Human Rights Council polls and popularity of nations
NEW YORK - When India ran against Japan for a non-permanent seat in the 15-member UN Security Council back in October 1996, it suffered a humiliating defeat. The vote was a whopping 142 for Japan and a measly 40 for India. By UN standards it was a disaster. When a UN correspondent asked visiting Opposition leader Atal Bihari Vajpayee for his reaction, the onetime Indian Prime Minister made the telling comment: "The defeat was shocking. The margin was devastating."

Since the voting was by secret ballot, most of the countries that pledged their votes, including in writing, obviously reneged on their promises. Japan, on the other hand, using its economic clout and increased aid pledges succeeded in garnering more votes at the expense of India. As a result of the defeat, the speculation at the UN was that the Indian ambassador who was expecting an extension of his term of office never got one.

Perhaps it is a truism in the UN community that the political fortunes of most ambassadors rise and fall on the successes and failures in getting his or her country into UN bodies, including the highly-competitive Security Council, the Economic and Social Council, and now, the newly-created Human Rights Council.

The survival of an ambassador as Permanent Representative of his home country may be predicated on the number of votes he could generate at UN elections. If you have a record of three or four consecutive defeats, the reflection is not so much on the home government as the person who represents that government at the UN.

If, on the other hand, you have a string of successes under your belt, you may well be a strong candidate for an extension of your term of office — or be a real "Permanent" Representative for life.

India, one of the world's nuclear powers and self-styled superpower in the region, redeemed itself when it was elected to the Human Rights Council last week with the highest number of votes for the Asian slate of candidates: 173, compared with Bangladesh (160), Pakistan (149) and Sri Lanka (123). Asked for his comments, India's Permanent Representative to the United Nations Ambassador Nirupam Sen told an Indian reporter rather gleefully: "It is poetic justice that the largest democracy (in the world) should have the largest pool of votes."

Although Pakistan, the traditional rival, also succeeded in getting a place in the new Human Rights Council, it was unhappy that it got 24 votes less than India. The voting pattern also appeared to undermine Pakistan's efforts to block India from being a permanent member of the Security Council. The elections for the Human Rights Council were viewed by some diplomats as a political barometre for the proposed expansion of the Security Council: a proposal that is currently in limbo because of sharp division among the 191 member states.

All four countries aspiring for permanent seats in the Security Council — India, Brazil, Japan and Germany — were elected to the Human Rights Council.

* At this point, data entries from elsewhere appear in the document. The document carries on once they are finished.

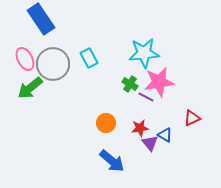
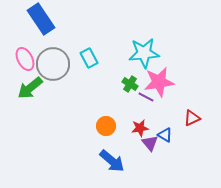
orange circle: moved 3 px down
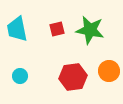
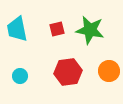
red hexagon: moved 5 px left, 5 px up
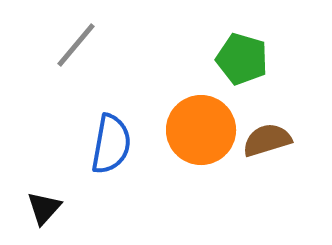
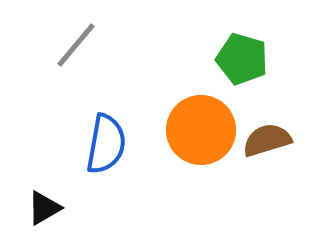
blue semicircle: moved 5 px left
black triangle: rotated 18 degrees clockwise
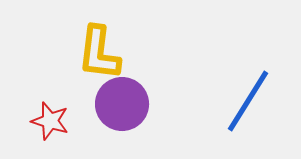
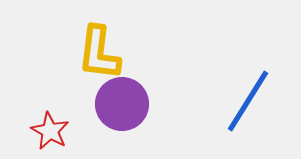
red star: moved 10 px down; rotated 12 degrees clockwise
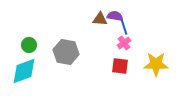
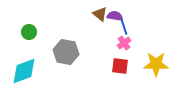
brown triangle: moved 5 px up; rotated 35 degrees clockwise
green circle: moved 13 px up
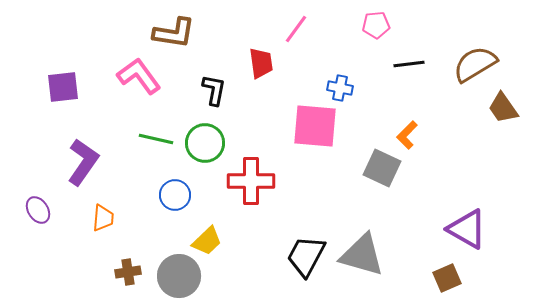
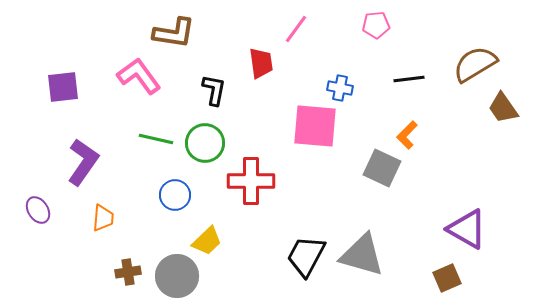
black line: moved 15 px down
gray circle: moved 2 px left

Of the four, India received the largest number of votes compared with Brazil (165), Japan (158) and Germany (154).

After last week's elections, a Third World diplomat was quoted as saying: "The vote on the Human Rights Council is not exactly the same as a vote on the Security Council expansion issue." But the voting outcome gives "a fairly realistic indication" of how these countries will probably fare should there be a vote on Security Council expansion, he added.

Sri Lanka succceeded in edging out Thailand (120 votes) and Lebanon (112), even though both countries received the required 96 votes to be in the Human Rights Council. But a sigificant feature of the elections was the political unity among the 53 African states that comprise the African Union (AU).

Unlike other regional groups, the Africans fielded only 13 candidates for the 13 seats they were entitled to. So all 13 candidates were voted into office. The Asians had 18 candidates for 13 seats. Africa's collective unity also helped them to get the largest number of votes. In overall voting for the Human Rights Council, the eight largest vote getters were all from Africa, the top three being Ghana (183 votes), Zambia (182), Senegal (181).

In an obvious rebuke to Western nations and human rights organisations, the 191-member General Assembly also voted in favour of seven of the eight countries described as "human rights violators" — Russia, China, Cuba, Azerbaijan, Pakistan, Tunisia and Saudi Arabia. The only exception was Iran, which failed to muster the necessary votes — receiving only 58 out of the required minimum of 96. A total of 63 candidates vied for 47 seats in the Council.

The US, which has been lambasted for human rights abuses both by members of its armed forces in Abu Ghraib prison outside Baghdad and by American law enforcement officials in the Guantanamo detention facility in Cuba, backed out of the hotly contested race.

The widespread speculation at the UN was that the US decision may have been prompted by lingering fears it will not be able to muster the 96 votes needed in the General Assembly.

As one diplomat put it: "If the United States contested and lost, it would have been a resounding public slap for a country which is a self-styled promoter of human rights but which still justifies abuses in the name of fighting terrorism."